Professor Holger Hintelmann from the Trent University was awarded The CAS President’s International Fellowship for Distinguished Scientists in Nov.8, 2017.
Prof. Ganlin ZHANF, deputy director of the Institute of Soil Science, Chinese Academy of Sciences is awarding the certificate of CAS President’s International Fellowship for Distinguished Scientists to Prof. Holger Hintelmann.
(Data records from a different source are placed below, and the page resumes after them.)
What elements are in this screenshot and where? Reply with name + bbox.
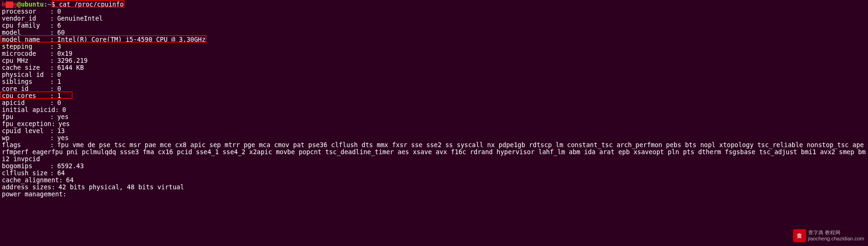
value-fpu-exception: yes xyxy=(59,120,70,127)
value-cache-size: 6144 KB xyxy=(57,64,84,71)
sep: : xyxy=(63,191,66,198)
sep: : xyxy=(50,15,54,22)
value-processor: 0 xyxy=(57,8,61,15)
sep: : xyxy=(50,127,54,134)
sep: : xyxy=(50,85,54,92)
value-cpu-cores: 1 xyxy=(57,92,61,99)
value-cpu-family: 6 xyxy=(57,22,61,29)
label-initial-apicid: initial apicid xyxy=(2,106,55,113)
row-core-id: core id:0 xyxy=(2,85,866,92)
label-cpu-mhz: cpu MHz xyxy=(2,57,50,64)
label-bogomips: bogomips xyxy=(2,163,50,170)
label-model-name: model name xyxy=(2,36,50,43)
watermark-text: 查字典 教程网 jiaocheng.chazidian.com xyxy=(808,230,864,242)
label-physical-id: physical id xyxy=(2,71,50,78)
row-cpu-family: cpu family:6 xyxy=(2,22,866,29)
row-initial-apicid: initial apicid:0 xyxy=(2,106,866,113)
command-text[interactable]: cat /proc/cpuinfo xyxy=(59,1,124,8)
value-core-id: 0 xyxy=(57,85,61,92)
sep: : xyxy=(50,134,54,142)
row-fpu: fpu:yes xyxy=(2,113,866,120)
sep: : xyxy=(50,43,54,50)
value-model: 60 xyxy=(57,29,65,36)
row-siblings: siblings:1 xyxy=(2,78,866,85)
value-cpu-mhz: 3296.219 xyxy=(57,57,88,64)
row-bogomips: bogomips:6592.43 xyxy=(2,163,866,170)
value-wp: yes xyxy=(57,134,68,142)
label-cpu-family: cpu family xyxy=(2,22,50,29)
label-fpu-exception: fpu_exception xyxy=(2,120,51,127)
sep: : xyxy=(50,163,54,170)
sep: : xyxy=(50,170,54,177)
prompt-space xyxy=(55,1,59,8)
prompt-path: ~ xyxy=(48,1,51,8)
prompt-colon: : xyxy=(44,1,47,8)
row-fpu-exception: fpu_exception:yes xyxy=(2,120,866,127)
label-vendor-id: vendor_id xyxy=(2,15,50,22)
label-model: model xyxy=(2,29,50,36)
prompt-dollar: $ xyxy=(51,1,55,8)
sep: : xyxy=(50,92,54,99)
row-physical-id: physical id:0 xyxy=(2,71,866,78)
sep: : xyxy=(50,22,54,29)
value-bogomips: 6592.43 xyxy=(57,163,84,170)
row-wp: wp:yes xyxy=(2,134,866,142)
sep: : xyxy=(50,8,54,15)
label-stepping: stepping xyxy=(2,43,50,50)
value-fpu: yes xyxy=(57,113,68,120)
value-stepping: 3 xyxy=(57,43,61,50)
sep: : xyxy=(50,142,54,149)
watermark-line2: jiaocheng.chazidian.com xyxy=(808,236,864,242)
label-flags: flags xyxy=(2,142,50,149)
value-siblings: 1 xyxy=(57,78,61,85)
row-stepping: stepping:3 xyxy=(2,43,866,50)
label-core-id: core id xyxy=(2,85,50,92)
row-processor: processor:0 xyxy=(2,8,866,15)
label-cpuid-level: cpuid level xyxy=(2,127,50,134)
sep: : xyxy=(50,64,54,71)
label-siblings: siblings xyxy=(2,78,50,85)
sep: : xyxy=(50,78,54,85)
row-microcode: microcode:0x19 xyxy=(2,50,866,57)
label-microcode: microcode xyxy=(2,50,50,57)
label-clflush-size: clflush size xyxy=(2,170,50,177)
sep: : xyxy=(50,99,54,106)
watermark-logo-icon: 查 xyxy=(793,229,806,242)
label-processor: processor xyxy=(2,8,50,15)
row-vendor-id: vendor_id:GenuineIntel xyxy=(2,15,866,22)
row-cache-alignment: cache_alignment:64 xyxy=(2,177,866,184)
sep: : xyxy=(50,57,54,64)
sep: : xyxy=(50,29,54,36)
value-clflush-size: 64 xyxy=(57,170,65,177)
watermark-line1: 查字典 教程网 xyxy=(808,230,864,236)
label-apicid: apicid xyxy=(2,99,50,106)
sep: : xyxy=(55,106,59,113)
value-vendor-id: GenuineIntel xyxy=(57,15,103,22)
row-address-sizes: address sizes:42 bits physical, 48 bits … xyxy=(2,184,866,191)
row-cpu-cores: cpu cores:1 xyxy=(2,92,866,99)
label-cache-size: cache size xyxy=(2,64,50,71)
row-model: model:60 xyxy=(2,29,866,36)
value-initial-apicid: 0 xyxy=(62,106,66,113)
row-cpu-mhz: cpu MHz:3296.219 xyxy=(2,57,866,64)
label-wp: wp xyxy=(2,134,50,142)
label-cache-alignment: cache_alignment xyxy=(2,177,59,184)
sep: : xyxy=(50,113,54,120)
sep: : xyxy=(50,71,54,78)
value-cpuid-level: 13 xyxy=(57,127,65,134)
sep: : xyxy=(50,50,54,57)
sep: : xyxy=(50,36,54,43)
value-apicid: 0 xyxy=(57,99,61,106)
row-power-management: power management: xyxy=(2,191,866,198)
row-cpuid-level: cpuid level:13 xyxy=(2,127,866,134)
sep: : xyxy=(51,184,55,191)
label-power-management: power management xyxy=(2,191,63,198)
value-physical-id: 0 xyxy=(57,71,61,78)
label-fpu: fpu xyxy=(2,113,50,120)
watermark: 查 查字典 教程网 jiaocheng.chazidian.com xyxy=(793,229,864,242)
row-flags: flags:fpu vme de pse tsc msr pae mce cx8… xyxy=(2,142,866,163)
value-address-sizes: 42 bits physical, 48 bits virtual xyxy=(59,184,184,191)
value-flags: fpu vme de pse tsc msr pae mce cx8 apic … xyxy=(2,141,866,163)
row-clflush-size: clflush size:64 xyxy=(2,170,866,177)
value-microcode: 0x19 xyxy=(57,50,73,57)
Prof. Hintelmann is internationally recognized for his research in the speciation and fate of metals in the environment, with H-index of 50 (36 since 2011). He has pioneered the fractionations of non-traditional isotopes in nature using MC-ICP-MS to reveal their geochemical behaviors and used ‘isotope fingerprint’ for tracking contamination sources. He is one of the scientists to firstly verify the mass-independent fractionation of mercury stable isotope. He has also developed a series of methods which are widely applied nowadays: enriched stable Hg isotopes to trace environmental process, and this method has replaced the traditional radioactive isotope tracer; ID-ICP-MS to determine the ultra-trace metals; a DGT method to determine MeHg bioavailability. In addition, he is involved in a number of field studies on ecosystems from the Arctic to the Amazon, such as METAALICUS、LENS and CARA. These researches have received worldwide attention and have major impacts in the areas of metal biogeochemistry. Prof. Hintelmann is the author or coauthor of 180 publications: 10 edited books or book chapters and 120 peer-reviewed papers including Nature Geoscience, PNAS, GCA and ES&T. The papers have been cited for more than 6400 times. He has given 70 invited plenary and keynote presentations at scientific conferences and been a lecturer at 8 universities and institutes throughout the world. He has trained 57 students, 18 postdoctoral fellows and 15 visiting scholars, two of whom are winners of National Science Fund for Outstanding Young Scholars in China. He has also been the recipient of many awards and honors, including the Trent University Excellence in Research Award (x6), the Premier’s Research Excellence Award and a DFG Research Fellowship.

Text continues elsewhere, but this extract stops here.